— WHAT YOU ARE ASKED TO DO —
In the records that follow, find the line containing "199 Fragen an dich selbst" and the line containing "được tư vấn", then transcribe both and every line between them exactly, omitting pictures.

— DATA RECORDS —

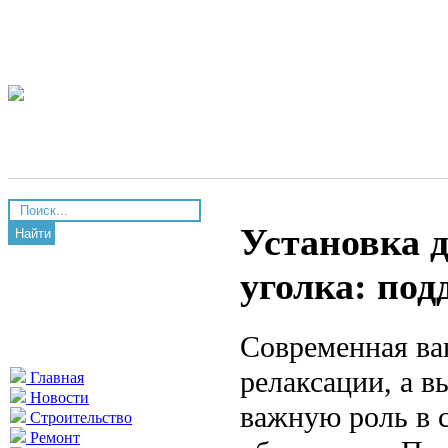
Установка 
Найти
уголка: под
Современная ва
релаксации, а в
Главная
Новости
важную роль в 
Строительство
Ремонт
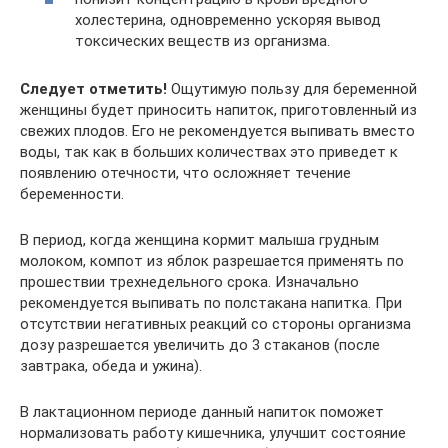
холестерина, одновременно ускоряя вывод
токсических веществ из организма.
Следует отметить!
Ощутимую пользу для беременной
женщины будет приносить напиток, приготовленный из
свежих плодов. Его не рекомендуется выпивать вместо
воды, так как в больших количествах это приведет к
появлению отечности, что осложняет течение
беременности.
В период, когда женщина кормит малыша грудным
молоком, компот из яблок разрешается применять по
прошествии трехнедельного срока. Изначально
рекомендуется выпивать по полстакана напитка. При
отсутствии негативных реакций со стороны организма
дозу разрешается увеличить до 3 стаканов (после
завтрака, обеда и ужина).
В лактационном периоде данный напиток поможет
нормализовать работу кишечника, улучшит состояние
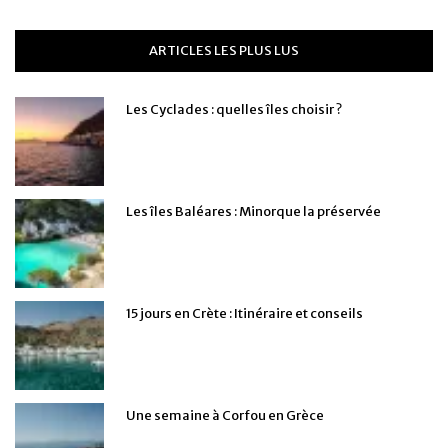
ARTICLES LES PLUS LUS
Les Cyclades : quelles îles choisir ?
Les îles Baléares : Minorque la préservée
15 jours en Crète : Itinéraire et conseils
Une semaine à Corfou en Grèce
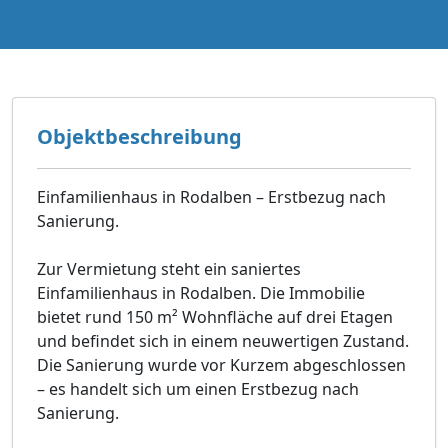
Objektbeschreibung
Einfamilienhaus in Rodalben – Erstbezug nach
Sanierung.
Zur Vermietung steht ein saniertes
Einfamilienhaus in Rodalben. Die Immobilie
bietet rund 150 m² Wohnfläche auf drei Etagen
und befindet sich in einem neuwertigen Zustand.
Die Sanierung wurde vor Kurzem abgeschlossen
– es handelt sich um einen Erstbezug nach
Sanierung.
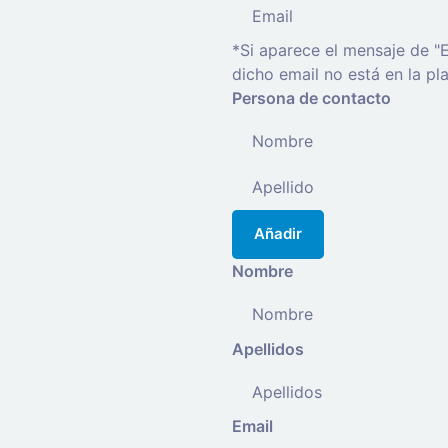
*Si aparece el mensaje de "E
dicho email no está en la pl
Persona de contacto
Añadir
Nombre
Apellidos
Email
---
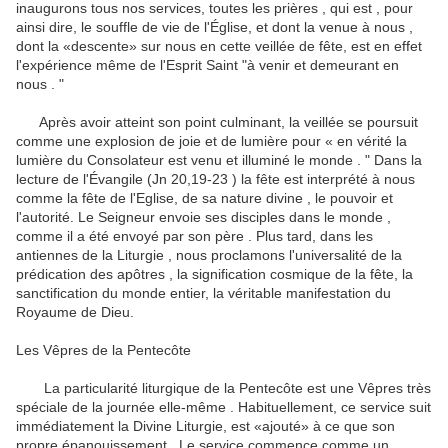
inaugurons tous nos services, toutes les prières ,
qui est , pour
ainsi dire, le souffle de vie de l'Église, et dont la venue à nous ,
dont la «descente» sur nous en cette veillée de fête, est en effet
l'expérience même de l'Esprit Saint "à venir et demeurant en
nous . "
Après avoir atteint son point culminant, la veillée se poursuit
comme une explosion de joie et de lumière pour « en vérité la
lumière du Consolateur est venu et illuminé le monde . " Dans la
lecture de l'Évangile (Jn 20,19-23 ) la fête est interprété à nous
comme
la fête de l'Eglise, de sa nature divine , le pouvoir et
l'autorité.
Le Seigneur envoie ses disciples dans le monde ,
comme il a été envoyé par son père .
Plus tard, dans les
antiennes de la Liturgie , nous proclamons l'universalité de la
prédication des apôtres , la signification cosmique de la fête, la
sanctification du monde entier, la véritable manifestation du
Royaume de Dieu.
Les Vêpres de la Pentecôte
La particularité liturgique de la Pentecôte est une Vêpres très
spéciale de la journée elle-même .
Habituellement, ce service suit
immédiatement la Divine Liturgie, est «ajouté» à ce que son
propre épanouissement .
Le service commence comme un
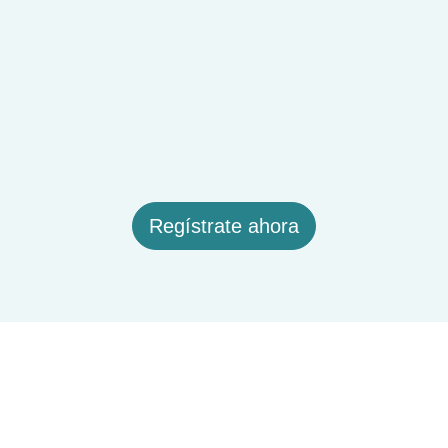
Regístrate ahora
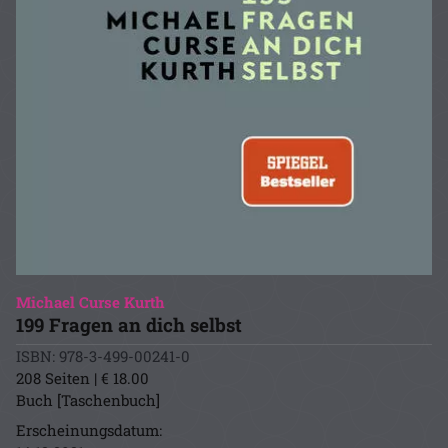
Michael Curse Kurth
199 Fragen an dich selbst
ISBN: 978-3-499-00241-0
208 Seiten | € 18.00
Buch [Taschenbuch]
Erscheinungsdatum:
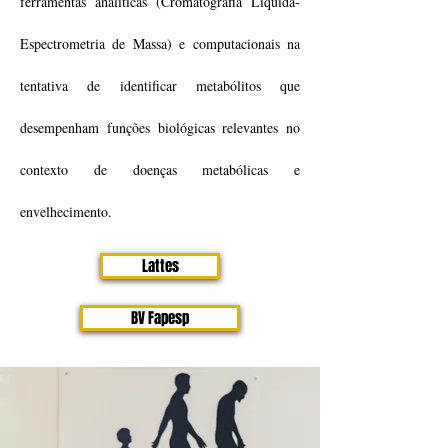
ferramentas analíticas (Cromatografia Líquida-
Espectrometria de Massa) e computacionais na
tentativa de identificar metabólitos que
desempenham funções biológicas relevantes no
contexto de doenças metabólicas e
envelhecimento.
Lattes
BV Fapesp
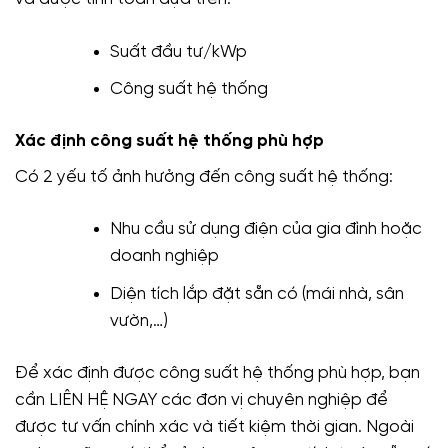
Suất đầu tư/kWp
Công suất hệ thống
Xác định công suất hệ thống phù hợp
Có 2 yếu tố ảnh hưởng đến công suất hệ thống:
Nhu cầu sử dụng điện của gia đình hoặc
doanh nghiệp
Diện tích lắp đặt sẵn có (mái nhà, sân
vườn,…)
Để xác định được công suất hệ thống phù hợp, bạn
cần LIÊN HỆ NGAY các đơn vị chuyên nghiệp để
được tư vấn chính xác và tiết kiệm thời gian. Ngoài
* * *
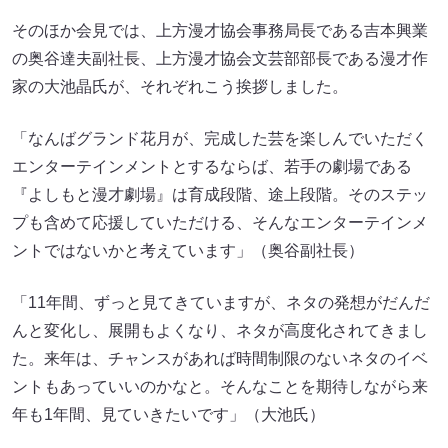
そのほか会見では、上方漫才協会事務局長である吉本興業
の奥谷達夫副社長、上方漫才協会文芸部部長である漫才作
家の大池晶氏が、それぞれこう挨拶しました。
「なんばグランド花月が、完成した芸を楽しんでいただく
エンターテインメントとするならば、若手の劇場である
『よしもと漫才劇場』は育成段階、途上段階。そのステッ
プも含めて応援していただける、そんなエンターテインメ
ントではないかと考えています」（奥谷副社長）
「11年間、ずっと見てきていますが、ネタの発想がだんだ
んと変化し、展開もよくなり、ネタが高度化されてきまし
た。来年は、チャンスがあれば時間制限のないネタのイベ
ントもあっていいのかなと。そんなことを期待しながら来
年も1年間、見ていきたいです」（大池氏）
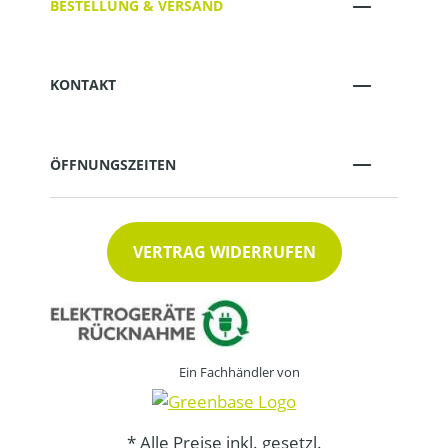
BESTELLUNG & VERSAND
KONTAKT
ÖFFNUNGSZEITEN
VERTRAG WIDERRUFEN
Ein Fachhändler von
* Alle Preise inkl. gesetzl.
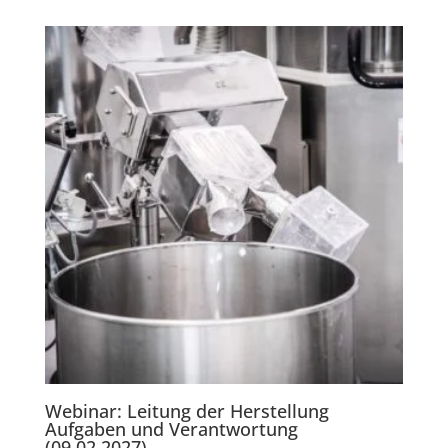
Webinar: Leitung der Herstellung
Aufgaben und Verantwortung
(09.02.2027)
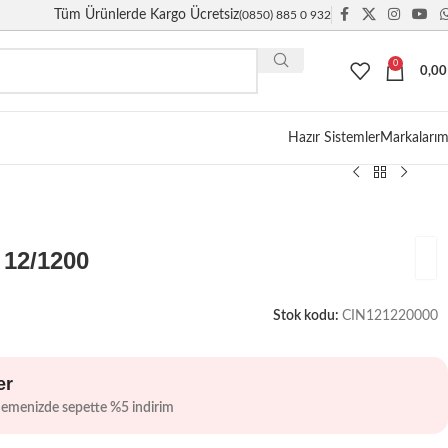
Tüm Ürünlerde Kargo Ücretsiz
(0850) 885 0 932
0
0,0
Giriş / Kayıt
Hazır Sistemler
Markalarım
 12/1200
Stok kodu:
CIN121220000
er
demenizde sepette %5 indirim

— RESULT FOR THIS TASK —
199 Fragen an dich selbst
ISBN: 978-3-499-00241-0
208 Seiten | € 18.00
Buch [Taschenbuch]
Erscheinungsdatum:
ferramentas analíticas (Cromatografia Líquida-
Espectrometria de Massa) e computacionais na
tentativa de identificar metabólitos que
desempenham funções biológicas relevantes no
contexto de doenças metabólicas e
envelhecimento.
Lattes
BV Fapesp
Suất đầu tư/kWp
Công suất hệ thống
Xác định công suất hệ thống phù hợp
Có 2 yếu tố ảnh hưởng đến công suất hệ thống:
Nhu cầu sử dụng điện của gia đình hoặc
doanh nghiệp
Diện tích lắp đặt sẵn có (mái nhà, sân
vườn,…)
Để xác định được công suất hệ thống phù hợp, bạn
cần LIÊN HỆ NGAY các đơn vị chuyên nghiệp để
được tư vấn chính xác và tiết kiệm thời gian. Ngoài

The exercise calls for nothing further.